## TASK ITEM:
Set down the entries below once more, precisely as they stand.

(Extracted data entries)

* * *

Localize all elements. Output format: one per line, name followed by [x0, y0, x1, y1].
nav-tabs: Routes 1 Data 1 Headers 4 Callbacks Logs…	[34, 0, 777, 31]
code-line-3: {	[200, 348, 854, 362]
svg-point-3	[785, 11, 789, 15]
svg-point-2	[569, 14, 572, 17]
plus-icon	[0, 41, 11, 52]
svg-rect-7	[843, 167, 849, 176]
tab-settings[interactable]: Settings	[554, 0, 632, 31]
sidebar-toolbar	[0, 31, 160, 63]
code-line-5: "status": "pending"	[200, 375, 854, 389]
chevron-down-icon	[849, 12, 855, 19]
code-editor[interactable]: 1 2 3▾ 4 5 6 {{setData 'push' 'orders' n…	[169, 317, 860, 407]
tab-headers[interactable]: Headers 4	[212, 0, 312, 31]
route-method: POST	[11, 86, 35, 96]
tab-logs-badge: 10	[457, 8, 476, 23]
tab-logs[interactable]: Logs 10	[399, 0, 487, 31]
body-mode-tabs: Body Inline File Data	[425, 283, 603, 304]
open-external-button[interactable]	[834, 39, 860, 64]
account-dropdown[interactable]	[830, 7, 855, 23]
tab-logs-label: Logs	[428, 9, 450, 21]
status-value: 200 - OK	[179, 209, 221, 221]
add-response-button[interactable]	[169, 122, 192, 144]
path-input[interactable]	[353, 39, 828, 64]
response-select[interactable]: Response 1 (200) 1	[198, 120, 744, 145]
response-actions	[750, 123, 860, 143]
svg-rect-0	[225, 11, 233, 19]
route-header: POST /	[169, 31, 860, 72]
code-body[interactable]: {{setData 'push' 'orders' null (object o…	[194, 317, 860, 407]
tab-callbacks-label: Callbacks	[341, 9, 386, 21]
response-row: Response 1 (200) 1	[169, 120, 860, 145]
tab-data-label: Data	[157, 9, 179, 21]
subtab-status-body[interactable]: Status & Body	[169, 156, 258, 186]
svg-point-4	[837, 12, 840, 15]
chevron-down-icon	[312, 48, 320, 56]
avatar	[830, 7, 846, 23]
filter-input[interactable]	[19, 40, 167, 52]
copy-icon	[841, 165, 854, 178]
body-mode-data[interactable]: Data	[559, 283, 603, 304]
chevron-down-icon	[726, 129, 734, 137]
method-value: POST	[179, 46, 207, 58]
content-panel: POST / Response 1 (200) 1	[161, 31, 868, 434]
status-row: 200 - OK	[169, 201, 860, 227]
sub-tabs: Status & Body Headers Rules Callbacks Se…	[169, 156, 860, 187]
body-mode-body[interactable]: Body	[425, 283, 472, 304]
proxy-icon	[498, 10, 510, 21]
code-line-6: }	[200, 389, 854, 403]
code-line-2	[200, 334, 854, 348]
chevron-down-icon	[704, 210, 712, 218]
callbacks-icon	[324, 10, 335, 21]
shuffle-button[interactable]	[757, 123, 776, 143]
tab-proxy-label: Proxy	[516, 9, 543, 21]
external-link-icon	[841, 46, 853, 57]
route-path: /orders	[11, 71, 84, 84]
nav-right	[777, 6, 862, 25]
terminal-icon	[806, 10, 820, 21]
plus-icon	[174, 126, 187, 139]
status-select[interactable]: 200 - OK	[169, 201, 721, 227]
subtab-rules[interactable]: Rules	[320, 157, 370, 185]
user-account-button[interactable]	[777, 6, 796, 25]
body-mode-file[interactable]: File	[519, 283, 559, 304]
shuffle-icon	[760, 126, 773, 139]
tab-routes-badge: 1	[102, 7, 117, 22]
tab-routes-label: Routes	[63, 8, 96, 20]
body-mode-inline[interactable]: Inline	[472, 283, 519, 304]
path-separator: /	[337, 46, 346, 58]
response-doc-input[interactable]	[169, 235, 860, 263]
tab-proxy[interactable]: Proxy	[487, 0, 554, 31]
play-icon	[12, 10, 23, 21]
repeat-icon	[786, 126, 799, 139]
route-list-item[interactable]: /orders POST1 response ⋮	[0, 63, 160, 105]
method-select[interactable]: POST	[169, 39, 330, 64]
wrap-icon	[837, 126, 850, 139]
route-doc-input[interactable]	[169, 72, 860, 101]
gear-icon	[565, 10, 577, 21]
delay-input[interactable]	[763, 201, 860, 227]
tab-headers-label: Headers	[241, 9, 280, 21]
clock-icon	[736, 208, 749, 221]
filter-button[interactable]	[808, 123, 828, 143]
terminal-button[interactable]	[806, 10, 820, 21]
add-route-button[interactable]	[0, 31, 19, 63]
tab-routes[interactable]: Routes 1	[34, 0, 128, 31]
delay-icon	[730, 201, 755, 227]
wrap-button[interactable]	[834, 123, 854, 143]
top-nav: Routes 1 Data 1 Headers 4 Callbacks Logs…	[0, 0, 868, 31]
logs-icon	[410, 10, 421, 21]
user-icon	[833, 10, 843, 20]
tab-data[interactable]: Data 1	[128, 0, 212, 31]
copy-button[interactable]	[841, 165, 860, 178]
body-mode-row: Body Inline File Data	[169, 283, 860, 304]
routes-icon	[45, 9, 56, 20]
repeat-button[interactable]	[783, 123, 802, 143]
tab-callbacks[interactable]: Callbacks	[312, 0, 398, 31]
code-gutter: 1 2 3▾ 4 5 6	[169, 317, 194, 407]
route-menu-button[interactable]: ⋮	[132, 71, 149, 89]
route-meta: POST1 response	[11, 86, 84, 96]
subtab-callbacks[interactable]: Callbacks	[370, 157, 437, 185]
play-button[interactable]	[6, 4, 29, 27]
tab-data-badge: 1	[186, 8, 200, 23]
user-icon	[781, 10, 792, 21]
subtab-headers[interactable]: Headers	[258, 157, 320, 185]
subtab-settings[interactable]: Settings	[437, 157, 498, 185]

* * *

## EXERCISE RESPONSE:
Localize all elements. Output format: one per line, name followed by [x0, y0, x1, y1].
nav-tabs: Routes 1 Data 1 Headers 4 Callbacks Logs…	[34, 0, 777, 31]
code-line-3: {	[200, 348, 854, 362]
svg-point-3	[785, 11, 789, 15]
svg-point-2	[569, 14, 572, 17]
plus-icon	[0, 41, 11, 52]
svg-rect-7	[843, 167, 849, 176]
tab-settings[interactable]: Settings	[554, 0, 632, 31]
sidebar-toolbar	[0, 31, 160, 63]
code-line-5: "status": "pending"	[200, 375, 854, 389]
chevron-down-icon	[849, 12, 855, 19]
code-editor[interactable]: 1 2 3▾ 4 5 6 {{setData 'push' 'orders' n…	[169, 317, 860, 407]
tab-headers[interactable]: Headers 4	[212, 0, 312, 31]
route-method: POST	[11, 86, 35, 96]
tab-logs-badge: 10	[457, 8, 476, 23]
tab-logs[interactable]: Logs 10	[399, 0, 487, 31]
body-mode-tabs: Body Inline File Data	[425, 283, 603, 304]
open-external-button[interactable]	[834, 39, 860, 64]
account-dropdown[interactable]	[830, 7, 855, 23]
tab-logs-label: Logs	[428, 9, 450, 21]
status-value: 200 - OK	[179, 209, 221, 221]
add-response-button[interactable]	[169, 122, 192, 144]
path-input[interactable]	[353, 39, 828, 64]
response-select[interactable]: Response 1 (200) 1	[198, 120, 744, 145]
response-actions	[750, 123, 860, 143]
svg-rect-0	[225, 11, 233, 19]
route-header: POST /	[169, 31, 860, 72]
code-body[interactable]: {{setData 'push' 'orders' null (object o…	[194, 317, 860, 407]
tab-callbacks-label: Callbacks	[341, 9, 386, 21]
response-row: Response 1 (200) 1	[169, 120, 860, 145]
tab-data-label: Data	[157, 9, 179, 21]
subtab-status-body[interactable]: Status & Body	[169, 156, 258, 186]
svg-point-4	[837, 12, 840, 15]
chevron-down-icon	[312, 48, 320, 56]
avatar	[830, 7, 846, 23]
filter-input[interactable]	[19, 40, 167, 52]
copy-icon	[841, 165, 854, 178]
body-mode-data[interactable]: Data	[559, 283, 603, 304]
chevron-down-icon	[726, 129, 734, 137]
method-value: POST	[179, 46, 207, 58]
content-panel: POST / Response 1 (200) 1	[161, 31, 868, 434]
status-row: 200 - OK	[169, 201, 860, 227]
sub-tabs: Status & Body Headers Rules Callbacks Se…	[169, 156, 860, 187]
body-mode-body[interactable]: Body	[425, 283, 472, 304]
proxy-icon	[498, 10, 510, 21]
code-line-6: }	[200, 389, 854, 403]
code-line-2	[200, 334, 854, 348]
chevron-down-icon	[704, 210, 712, 218]
callbacks-icon	[324, 10, 335, 21]
shuffle-button[interactable]	[757, 123, 776, 143]
tab-proxy-label: Proxy	[516, 9, 543, 21]
external-link-icon	[841, 46, 853, 57]
route-path: /orders	[11, 71, 84, 84]
nav-right	[777, 6, 862, 25]
terminal-icon	[806, 10, 820, 21]
plus-icon	[174, 126, 187, 139]
status-select[interactable]: 200 - OK	[169, 201, 721, 227]
subtab-rules[interactable]: Rules	[320, 157, 370, 185]
user-account-button[interactable]	[777, 6, 796, 25]
body-mode-file[interactable]: File	[519, 283, 559, 304]
shuffle-icon	[760, 126, 773, 139]
tab-routes-badge: 1	[102, 7, 117, 22]
tab-routes-label: Routes	[63, 8, 96, 20]
body-mode-inline[interactable]: Inline	[472, 283, 519, 304]
path-separator: /	[337, 46, 346, 58]
response-doc-input[interactable]	[169, 235, 860, 263]
tab-proxy[interactable]: Proxy	[487, 0, 554, 31]
play-icon	[12, 10, 23, 21]
repeat-icon	[786, 126, 799, 139]
route-list-item[interactable]: /orders POST1 response ⋮	[0, 63, 160, 105]
method-select[interactable]: POST	[169, 39, 330, 64]
wrap-icon	[837, 126, 850, 139]
route-doc-input[interactable]	[169, 72, 860, 101]
gear-icon	[565, 10, 577, 21]
delay-input[interactable]	[763, 201, 860, 227]
tab-headers-label: Headers	[241, 9, 280, 21]
clock-icon	[736, 208, 749, 221]
filter-button[interactable]	[808, 123, 828, 143]
terminal-button[interactable]	[806, 10, 820, 21]
add-route-button[interactable]	[0, 31, 19, 63]
tab-routes[interactable]: Routes 1	[34, 0, 128, 31]
delay-icon	[730, 201, 755, 227]
wrap-button[interactable]	[834, 123, 854, 143]
top-nav: Routes 1 Data 1 Headers 4 Callbacks Logs…	[0, 0, 868, 31]
logs-icon	[410, 10, 421, 21]
user-icon	[833, 10, 843, 20]
tab-data[interactable]: Data 1	[128, 0, 212, 31]
copy-button[interactable]	[841, 165, 860, 178]
body-mode-row: Body Inline File Data	[169, 283, 860, 304]
routes-icon	[45, 9, 56, 20]
repeat-button[interactable]	[783, 123, 802, 143]
tab-callbacks[interactable]: Callbacks	[312, 0, 398, 31]
code-gutter: 1 2 3▾ 4 5 6	[169, 317, 194, 407]
route-menu-button[interactable]: ⋮	[132, 71, 149, 89]
route-meta: POST1 response	[11, 86, 84, 96]
subtab-callbacks[interactable]: Callbacks	[370, 157, 437, 185]
play-button[interactable]	[6, 4, 29, 27]
tab-data-badge: 1	[186, 8, 200, 23]
user-icon	[781, 10, 792, 21]
subtab-headers[interactable]: Headers	[258, 157, 320, 185]
subtab-settings[interactable]: Settings	[437, 157, 498, 185]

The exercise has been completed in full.